A room at the Bath State Historic Site is dedicated to Blackbeard and his men, many of whom may have been Bath residents. The historic Van der Veer House also has a room dedicated to Blackbeard that includes a graphite vase – rumored to be the famous pirate’s money pot. Accounts say the people of colonial Bath treated their infamous pardoned pirate as somewhat of a celebrity. When Blackbeard and his crew were in town, they threw lavish dinners and wild parties.
Today visitors to Bath can party like a pirate at a pizzeria called Blackbeard's Tavern on Main Street or at the Old Town Country Kitchen for favorites such as locally caught fish. Blackbeard’s features live entertainment Friday and Saturday evenings during the warm months.

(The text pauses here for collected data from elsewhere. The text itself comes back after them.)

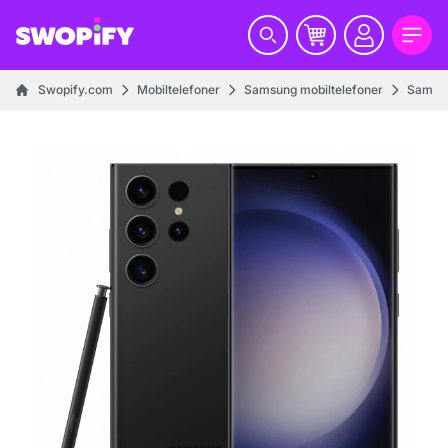
Swopify.com
Mobiltelefoner
Samsung mobiltelefoner
Samsun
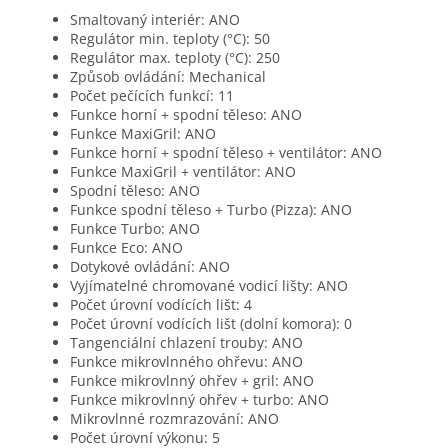
Smaltovaný interiér: ANO
Regulátor min. teploty (°C): 50
Regulátor max. teploty (°C): 250
Způsob ovládání: Mechanical
Počet pečících funkcí: 11
Funkce horní + spodní těleso: ANO
Funkce MaxiGril: ANO
Funkce horní + spodní těleso + ventilátor: ANO
Funkce MaxiGril + ventilátor: ANO
Spodní těleso: ANO
Funkce spodní těleso + Turbo (Pizza): ANO
Funkce Turbo: ANO
Funkce Eco: ANO
Dotykové ovládání: ANO
Vyjímatelné chromované vodicí lišty: ANO
Počet úrovní vodících lišt: 4
Počet úrovní vodících lišt (dolní komora): 0
Tangenciální chlazení trouby: ANO
Funkce mikrovlnného ohřevu: ANO
Funkce mikrovlnný ohřev + gril: ANO
Funkce mikrovlnný ohřev + turbo: ANO
Mikrovlnné rozmrazování: ANO
Počet úrovní výkonu: 5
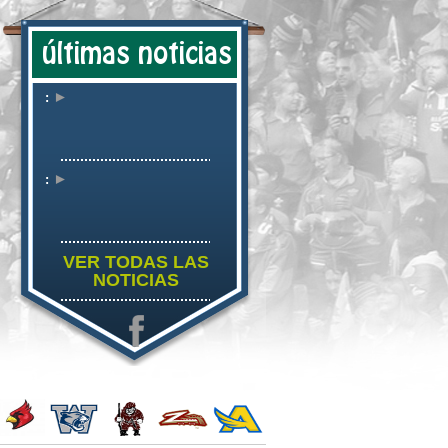
últimas noticias
►
:
►
:
VER TODAS LAS
NOTICIAS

Spend the night at The Inn on Bath Creek, or catch the afternoon ferry to Ocracoke Island for your next adventure.
Day 3: Ocracoke, Site of Blackbeard’s Last Stand
The North Carolina State Ferry System offers a leisurely trip for you and your vehicle from Swan Quarter to the Outer Banks village of Ocracoke, the site of Blackbeard’s last battle. Look for dolphins in the surf, and see if you can spot any shipwrecks along the way.
Ocracoke Inlet was one of Blackbeard’s hideouts, and it was here that two small sloops hired by Virginia governor Alexander Spotswood found and cornered Blackbeard on the inner side of the island. Blackbeard was killed in the battle that ensued on Nov. 22, 1718. His headless body is believed to be buried in a mass grave somewhere on the island.
Today, take a break from your pirate trail to enjoy Ocracoke’s charming village and pristine beaches. The Ocracoke Lifeguarded Beach has been named “Best Beach in America” by Dr. Beach. It was the first beach outside of Hawaii or Florida to be given the honor.
Enjoy fine dining at the Back Porch Restaurant or beachside ambiance and seafood at Howard’s Pub & Raw Bar. For a historic treat, stay overnight at the family-friendly Blackbeard’s Lodge.
Day 4: Graveyard Museum & National Seashore
Head north on North Carolina Highway 12, the National Scenic Byway that runs the length of the Outer Banks. Take the free ferry to Hatteras Island and explore the Graveyard of the Atlantic Museum. The popular shipping lanes off the Outer Banks made piracy and warfare an integral aspect of the region’s maritime history. The museum has displays of shipwrecks related to piracy and warfare off the coast from the late 17th century through 1945. (Please note: The museum is currently closed due to construction on its exhibits; it's expected to reopen fall 2023.)
History buffs will want to take in the Cape Hatteras Lighthouse, America’s tallest lighthouse. Please note: The lighthouse will likely be closed for climbing through 2023 due to ongoing restoration efforts.
You’ll find vacation rental homes are the most popular places to stay on the Outer Banks, or try the Inn on Pamlico Sound, a full-service inn offering a casually elegant lodging and culinary experience in the midst of the natural beauty of the Cape Hatteras National Seashore.